#### DATA SHOWN ####

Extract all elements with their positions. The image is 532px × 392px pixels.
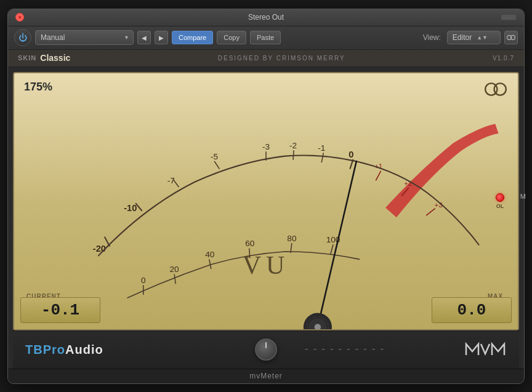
- skin-label: SKIN: [18, 54, 36, 62]
- svg-line-8: [214, 161, 219, 169]
- skin-bar: SKIN Classic DESIGNED BY CRIMSON MERRY V…: [8, 50, 524, 67]
- plugin-window: ✕ Stereo Out ⏻ Manual ▼ ◀ ▶ Compare Copy…: [7, 9, 525, 384]
- svg-line-26: [174, 274, 175, 284]
- current-value-box: -0.1: [20, 297, 100, 323]
- title-bar: ✕ Stereo Out: [8, 9, 524, 26]
- meter-area: -20 -10 -7 -5 -3 -2: [13, 72, 519, 330]
- ol-light: [496, 193, 504, 202]
- svg-line-18: [376, 170, 381, 180]
- view-dropdown[interactable]: Editor ▲▼: [447, 31, 501, 44]
- brand-name: TBProAudio: [25, 343, 103, 357]
- copy-button[interactable]: Copy: [217, 31, 246, 44]
- svg-line-36: [318, 161, 357, 327]
- meter-svg: -20 -10 -7 -5 -3 -2: [14, 73, 518, 329]
- view-label: View:: [423, 33, 441, 42]
- main-knob[interactable]: [255, 338, 277, 361]
- svg-text:80: 80: [287, 234, 297, 243]
- minimize-button[interactable]: [501, 14, 517, 20]
- plugin-name: mvMeter: [249, 372, 283, 380]
- m-label: M: [520, 193, 525, 200]
- link-circles-icon: [483, 81, 508, 98]
- paste-button[interactable]: Paste: [250, 31, 281, 44]
- svg-line-34: [331, 244, 333, 254]
- brand-tb: TBPro: [25, 343, 65, 356]
- bottom-bar: TBProAudio ----------: [13, 330, 519, 369]
- preset-dropdown[interactable]: Manual ▼: [35, 30, 134, 45]
- designed-by: DESIGNED BY CRIMSON MERRY: [70, 55, 493, 62]
- plugin-footer: mvMeter: [8, 369, 524, 383]
- link-icon: [507, 34, 515, 41]
- link-symbol[interactable]: [483, 81, 508, 100]
- close-button[interactable]: ✕: [15, 13, 24, 22]
- window-title: Stereo Out: [248, 13, 284, 22]
- knob-area: [255, 338, 277, 361]
- preset-value: Manual: [41, 33, 65, 42]
- max-value-box: 0.0: [432, 297, 512, 323]
- version: V1.0.7: [493, 55, 514, 62]
- view-arrow-icon: ▲▼: [477, 34, 488, 41]
- svg-line-14: [321, 153, 323, 162]
- skin-name: Classic: [40, 53, 70, 63]
- ol-indicator[interactable]: OL: [496, 193, 504, 209]
- mvm-logo-area: [464, 340, 507, 359]
- svg-text:60: 60: [245, 239, 255, 248]
- main-content: -20 -10 -7 -5 -3 -2: [8, 67, 524, 369]
- svg-text:40: 40: [205, 250, 215, 259]
- mvm-logo: [464, 340, 507, 359]
- svg-text:-20: -20: [93, 243, 106, 253]
- svg-text:-2: -2: [289, 141, 297, 150]
- svg-text:-1: -1: [318, 143, 325, 153]
- ol-text: OL: [496, 203, 504, 209]
- svg-point-42: [494, 83, 506, 95]
- brand-audio: Audio: [65, 343, 103, 356]
- toolbar: ⏻ Manual ▼ ◀ ▶ Compare Copy Paste View: …: [8, 26, 524, 50]
- prev-preset-button[interactable]: ◀: [137, 31, 151, 44]
- svg-text:-3: -3: [262, 142, 270, 151]
- current-value: -0.1: [41, 301, 79, 319]
- dashes-display: ----------: [304, 344, 387, 355]
- svg-text:-7: -7: [167, 175, 175, 185]
- vu-label: VU: [243, 250, 290, 280]
- next-preset-button[interactable]: ▶: [155, 31, 168, 44]
- svg-line-22: [426, 208, 435, 215]
- dropdown-arrow-icon: ▼: [124, 34, 129, 41]
- svg-text:-10: -10: [124, 202, 137, 212]
- link-button[interactable]: [504, 31, 518, 44]
- svg-text:0: 0: [141, 276, 146, 285]
- svg-text:20: 20: [170, 265, 180, 274]
- zoom-display: 175%: [24, 81, 52, 94]
- compare-button[interactable]: Compare: [172, 31, 213, 44]
- view-value: Editor: [453, 33, 472, 42]
- svg-text:0: 0: [349, 149, 353, 159]
- svg-text:-5: -5: [211, 151, 218, 161]
- max-value: 0.0: [457, 301, 486, 319]
- power-button[interactable]: ⏻: [14, 29, 31, 46]
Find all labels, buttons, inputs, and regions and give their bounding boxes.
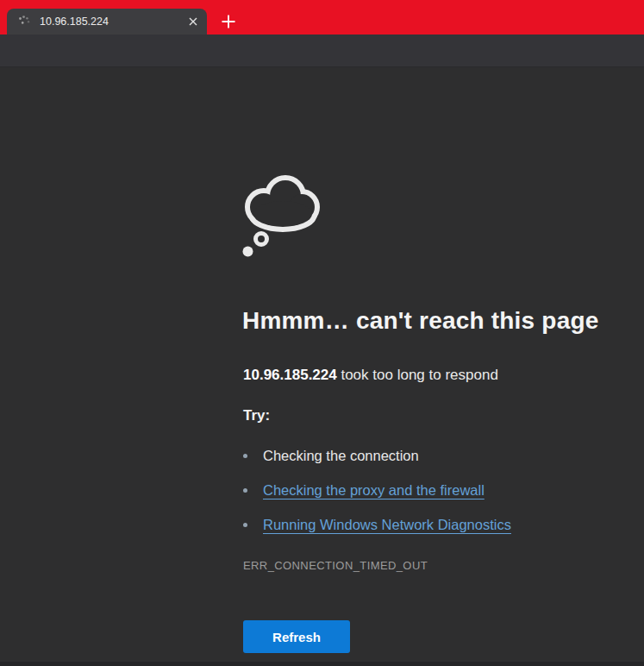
suggestion-item-connection: Checking the connection (243, 438, 511, 473)
thought-cloud-icon (240, 174, 321, 258)
plus-icon (221, 14, 236, 29)
close-icon (189, 17, 197, 26)
tab-title: 10.96.185.224 (40, 16, 184, 28)
tab-close-button[interactable] (184, 13, 202, 30)
error-message-suffix: took too long to respond (337, 367, 498, 383)
page-title: Hmmm… can't reach this page (242, 307, 599, 335)
browser-window: 10.96.185.224 (0, 0, 644, 666)
error-host: 10.96.185.224 (243, 367, 337, 383)
error-code: ERR_CONNECTION_TIMED_OUT (243, 559, 428, 572)
error-page: Hmmm… can't reach this page 10.96.185.22… (0, 67, 644, 662)
suggestion-link-proxy-firewall[interactable]: Checking the proxy and the firewall (243, 473, 511, 507)
suggestion-list: Checking the connection Checking the pro… (243, 438, 511, 542)
window-bottom-edge (0, 662, 644, 666)
suggestion-link-network-diagnostics[interactable]: Running Windows Network Diagnostics (243, 507, 511, 542)
loading-spinner-icon (17, 15, 31, 28)
navigation-toolbar: https://10.96.185.224 (0, 35, 644, 67)
browser-tab[interactable]: 10.96.185.224 (7, 9, 207, 35)
error-message: 10.96.185.224 took too long to respond (243, 367, 498, 384)
new-tab-button[interactable] (216, 9, 241, 34)
refresh-button[interactable]: Refresh (243, 620, 350, 653)
try-label: Try: (243, 407, 270, 424)
tab-strip: 10.96.185.224 (0, 0, 644, 35)
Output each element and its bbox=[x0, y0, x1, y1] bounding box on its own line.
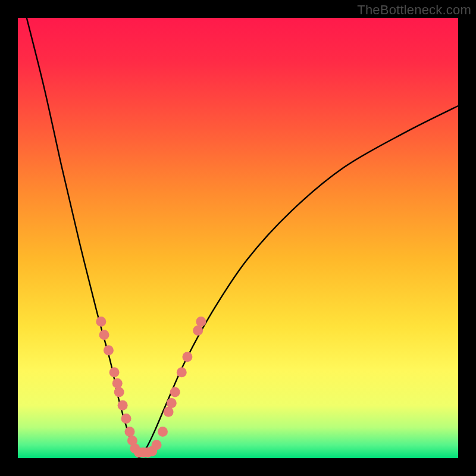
curve-svg bbox=[18, 18, 458, 458]
data-dot bbox=[158, 427, 168, 437]
data-dot bbox=[167, 398, 177, 408]
data-dot bbox=[193, 325, 203, 336]
chart-frame: TheBottleneck.com bbox=[0, 0, 476, 476]
data-dot bbox=[112, 378, 123, 389]
data-dot bbox=[96, 317, 106, 327]
data-dot bbox=[196, 317, 206, 327]
data-dot bbox=[99, 330, 109, 340]
data-dot bbox=[152, 440, 162, 450]
bottleneck-curve bbox=[27, 18, 458, 458]
data-dot bbox=[124, 427, 134, 437]
data-dot bbox=[121, 414, 131, 424]
data-dot bbox=[182, 352, 192, 362]
data-dot bbox=[164, 407, 174, 417]
data-dot bbox=[114, 387, 124, 397]
data-dot bbox=[104, 345, 114, 355]
data-dot bbox=[170, 387, 180, 397]
data-dot bbox=[109, 367, 120, 377]
data-dot bbox=[118, 400, 128, 411]
watermark-text: TheBottleneck.com bbox=[357, 2, 471, 18]
plot-area bbox=[18, 18, 458, 458]
data-dot bbox=[177, 367, 187, 377]
data-dots bbox=[96, 317, 206, 458]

####

_PROBLEM TO WORK ON_
Among the entries above, tally each line with the string "Copy" and state that figure only.

_ANSWER TO THE EXERCISE_
3